Friday, July 19, 2013

v0.1













Here is a screenshot of the first version of TechM (shown on the 'Technology' section tab). The client has been implemented in Ruby on Rails and HTML/CSS, with intentional avoidance of JS for now (ending my philosophical tech debate temporarily). A few things you can't tell from the screenshot:
  • An asterisk (*) next to an entity indicates that the entity represents an entire cluster of similar entities. Hovering over the entity will display the rest of the cluster in a tooltip.
  • Hovering over any entity will display related article titles, also in the same tooltip (this 'feature' is only for creative purposes - it allows me to visualize the importance of article titles with respect to the context of each entity and trending topic, moving forward. I have no intention of showing article titles in a tooltip in a released version of the product, however.)
The second bullet point above really hints at the major advantage of this UI: allowing me to visualize the data in a more sophisticated way than I could previously. This is a nice step up from staring at the data in JSON format.

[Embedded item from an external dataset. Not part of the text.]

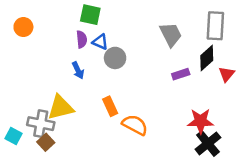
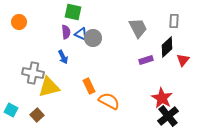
gray rectangle: (215, 26) -> (174, 21), size x0.6
gray circle: (115, 58) -> (93, 38), moved
red star: (201, 121) -> (162, 98), turned 30
gray cross: (41, 124) -> (33, 73), moved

This version is not good enough for release for several reasons:
  • Obviously, the color scheme is fairly horrendous. I have yet to settle on a good one.
  • Many of these entities aren't useful without more context. Seeing a pile of entities related to each trending topic doesn't inspire me to continue clicking around and exploring the trending topic. This is a huge problem that I clearly need to improve upon.
Here are some thoughts for improvement:
  • Assign weights to clusters based on # of entities in cluster & entity frequencies and show only information related to weightiest cluster, a combination of entities + related articles
  • Only collect the named entities that occur *directly after* the trending topic in an article title... ('meh' on this idea)
  • Use a POS tagger so that instead of showing entire article titles after showing important entities, just show verb phrases
I'm also going to start using git branch to explore these options for how to display the data.

Overall though, it's exciting to have a working prototype of some sort! Even though it is very rough and needs more work.

Monday, July 15, 2013

Structure of the data layer
















Section, Ttopic, Cluster, Entity, Article - these terms are mirrored as classes in my Python code. The image above is a visual representation the structure of my code at this time.

As one can see, the structure is tree-like, except for two exceptions noted along the right-hand side - trending topics (ttopics) and articles should probably not be restricted to belonging to a single section and entity respectively. I am still working on implementing this behavior, and it is not represented in the image above, but it would mean that leaf nodes on the ttopic and article levels would branch upwards as well.

Below is a quick description of the utility of each class:

Section
pulled directly from Google News, these are the available news sections: Top Stories, World, U.S., Business, Technology, Entertainment, Sports, Health, Science.

Trending topic (Ttopic)
also pulled directly from Google News but dynamically changing, these are the most popular news topics for each section at any given time (similar to Twitter's trending topics which show keywords 'tweeters' are using more or growing fastest)

Article
news articles pulled directly from the Google News RSS feed for each ttopic. instead of associating articles with a ttopic directly, they are first associated with the entities (discussed below) that were extracted from them (this is what causes repetitive use of a single article between entities).

Entity
short for the concept of a 'named entity' from the information extraction world. words from article titles categorized as the names of persons, organizations, and locations with the help of Stanford NER from The Stanford NLP Group (there are other predefined categories that are not currently used in this project). once identified, entities are tallied by frequency per ttopic using PrefixSpan.

Cluster
a wrapper for entities. groups similar entities for a ttopic to mute redundancy in information displayed on future client.

Tuesday, July 2, 2013

Technology soup

From Medium:
In comes node.js, it seemed cool and would achieve what I wanted so I decided to start again...
I decided to have a client-side app and render the views in the browser as it was the “in thing” to do. I used all the goodies available to me such as Backbone, jQuery, Bootstrap and component. This tied to a node server running express.js and mongodb. To top it all off I wanted to be cool so I wrote the whole darn thing in CoffeeScript.
Now that TechM's data layer is solid enough for prototyping purposes (ahem, sans testing...), I'm trying to figure out how the heck I should connect to and develop for the client application. My mind, my Google searches, and my Trello board are all starting to reflect the chaos quoted above, scarily enough. I'm kinda getting lost in the sauce.

The thing is, I want to strike a balance. I want to learn new web technologies this summer, but I also want a working prototype by the end of the week... and between CouchDB + Node.js + Express.js + Mustache + jQuery + Flat UI Kit + ???, none of which I really know, it's looking pretty bad.

What I do know is Ruby on Rails... but I've already developed extensively with it. I also think it's too heavy for what I want to accomplish. But I'm missing the comprehensiveness of Rails, I think. With node.js, every component is customizable and needs to be installed individually via npm, and I haven't yet found a recommended, standard configuration of tools. I haven't found any ridiculously thorough tutorials for node.js yet either (like Michael Hartl's exceptional Rails tutorial).